→ **Task instructions**
What is wanted is the full listing, word for word, without its pictures.

→ **Exercise data**

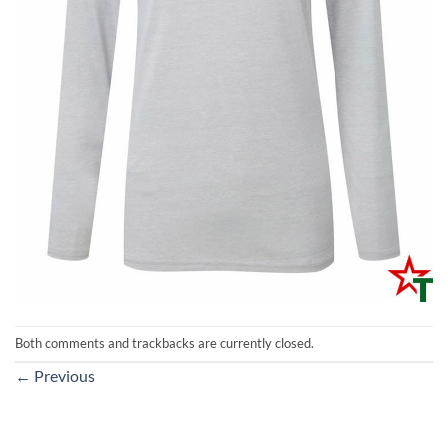
Both comments and trackbacks are currently closed.
←
Previous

→ **Output of the exercise**
Both comments and trackbacks are currently closed.
←
Previous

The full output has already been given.